**Provided information:**
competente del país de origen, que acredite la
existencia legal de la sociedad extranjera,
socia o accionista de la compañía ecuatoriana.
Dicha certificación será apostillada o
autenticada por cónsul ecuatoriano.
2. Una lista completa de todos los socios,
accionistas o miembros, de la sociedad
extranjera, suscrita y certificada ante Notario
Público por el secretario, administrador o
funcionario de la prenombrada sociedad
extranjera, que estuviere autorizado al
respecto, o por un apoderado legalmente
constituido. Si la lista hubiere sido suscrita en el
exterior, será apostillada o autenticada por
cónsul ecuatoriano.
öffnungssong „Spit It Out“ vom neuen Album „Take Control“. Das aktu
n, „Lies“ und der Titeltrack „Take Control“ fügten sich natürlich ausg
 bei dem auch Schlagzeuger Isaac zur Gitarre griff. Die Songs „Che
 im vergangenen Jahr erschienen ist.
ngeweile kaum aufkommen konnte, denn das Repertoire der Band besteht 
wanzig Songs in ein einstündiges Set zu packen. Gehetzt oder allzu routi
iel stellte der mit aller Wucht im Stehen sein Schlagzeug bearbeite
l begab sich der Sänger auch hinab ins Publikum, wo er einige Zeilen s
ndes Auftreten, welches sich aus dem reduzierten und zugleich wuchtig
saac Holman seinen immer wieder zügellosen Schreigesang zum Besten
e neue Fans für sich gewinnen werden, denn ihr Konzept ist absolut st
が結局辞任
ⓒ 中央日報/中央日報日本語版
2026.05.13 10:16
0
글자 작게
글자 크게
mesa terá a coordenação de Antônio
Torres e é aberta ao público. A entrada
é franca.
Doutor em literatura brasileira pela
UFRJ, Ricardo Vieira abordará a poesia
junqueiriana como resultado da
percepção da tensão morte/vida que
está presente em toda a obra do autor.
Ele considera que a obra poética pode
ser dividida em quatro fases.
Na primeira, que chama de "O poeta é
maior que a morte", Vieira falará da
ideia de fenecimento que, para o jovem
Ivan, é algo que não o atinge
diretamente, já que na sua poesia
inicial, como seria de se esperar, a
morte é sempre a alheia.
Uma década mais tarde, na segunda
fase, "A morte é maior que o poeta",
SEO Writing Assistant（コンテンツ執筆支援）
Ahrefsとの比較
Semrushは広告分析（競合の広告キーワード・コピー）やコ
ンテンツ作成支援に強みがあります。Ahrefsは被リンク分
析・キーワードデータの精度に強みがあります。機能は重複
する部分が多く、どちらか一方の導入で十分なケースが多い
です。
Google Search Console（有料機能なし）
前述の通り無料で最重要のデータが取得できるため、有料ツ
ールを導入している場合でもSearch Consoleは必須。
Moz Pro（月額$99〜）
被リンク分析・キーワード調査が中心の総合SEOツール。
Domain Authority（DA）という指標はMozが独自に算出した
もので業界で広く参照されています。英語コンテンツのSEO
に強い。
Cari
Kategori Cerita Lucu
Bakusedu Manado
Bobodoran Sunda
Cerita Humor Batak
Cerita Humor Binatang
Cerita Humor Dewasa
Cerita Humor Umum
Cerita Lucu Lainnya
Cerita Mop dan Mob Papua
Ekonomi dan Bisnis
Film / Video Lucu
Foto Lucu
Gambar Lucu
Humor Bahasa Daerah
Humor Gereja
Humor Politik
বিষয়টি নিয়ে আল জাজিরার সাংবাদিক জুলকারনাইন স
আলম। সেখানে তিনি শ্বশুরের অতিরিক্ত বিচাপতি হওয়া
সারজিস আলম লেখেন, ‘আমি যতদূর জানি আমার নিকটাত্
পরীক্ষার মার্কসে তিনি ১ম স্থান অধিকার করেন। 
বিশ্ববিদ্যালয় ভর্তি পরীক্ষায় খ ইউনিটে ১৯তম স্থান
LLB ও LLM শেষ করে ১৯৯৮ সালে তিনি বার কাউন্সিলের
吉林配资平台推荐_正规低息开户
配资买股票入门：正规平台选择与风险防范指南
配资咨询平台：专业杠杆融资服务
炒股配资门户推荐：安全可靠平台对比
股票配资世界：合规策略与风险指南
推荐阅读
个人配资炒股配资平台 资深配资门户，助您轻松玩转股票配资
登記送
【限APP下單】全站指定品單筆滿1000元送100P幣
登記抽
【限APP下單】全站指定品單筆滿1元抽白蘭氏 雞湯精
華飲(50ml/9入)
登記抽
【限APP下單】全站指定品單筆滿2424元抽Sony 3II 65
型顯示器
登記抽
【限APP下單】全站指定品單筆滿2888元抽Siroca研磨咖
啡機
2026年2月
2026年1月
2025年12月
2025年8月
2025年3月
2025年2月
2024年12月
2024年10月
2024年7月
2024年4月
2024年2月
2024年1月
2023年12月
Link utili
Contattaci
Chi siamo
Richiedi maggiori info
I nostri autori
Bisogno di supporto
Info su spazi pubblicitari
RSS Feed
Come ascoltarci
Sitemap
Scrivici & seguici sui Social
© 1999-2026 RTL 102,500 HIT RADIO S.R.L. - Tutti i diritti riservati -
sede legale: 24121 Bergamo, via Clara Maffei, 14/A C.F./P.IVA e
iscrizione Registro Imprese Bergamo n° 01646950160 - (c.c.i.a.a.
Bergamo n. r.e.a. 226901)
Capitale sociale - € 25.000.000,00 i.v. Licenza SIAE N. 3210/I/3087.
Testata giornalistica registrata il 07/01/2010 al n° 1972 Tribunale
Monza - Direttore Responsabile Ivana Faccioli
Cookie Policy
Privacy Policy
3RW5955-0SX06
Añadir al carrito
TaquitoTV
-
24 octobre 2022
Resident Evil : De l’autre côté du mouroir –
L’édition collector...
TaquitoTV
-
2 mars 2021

**Task instructions:** Retype the records above from the very first line down to the line with "2. Una lista", keeping both of those lines. Include nothing beyond them.

**Your response:**
competente del país de origen, que acredite la
existencia legal de la sociedad extranjera,
socia o accionista de la compañía ecuatoriana.
Dicha certificación será apostillada o
autenticada por cónsul ecuatoriano.
2. Una lista completa de todos los socios,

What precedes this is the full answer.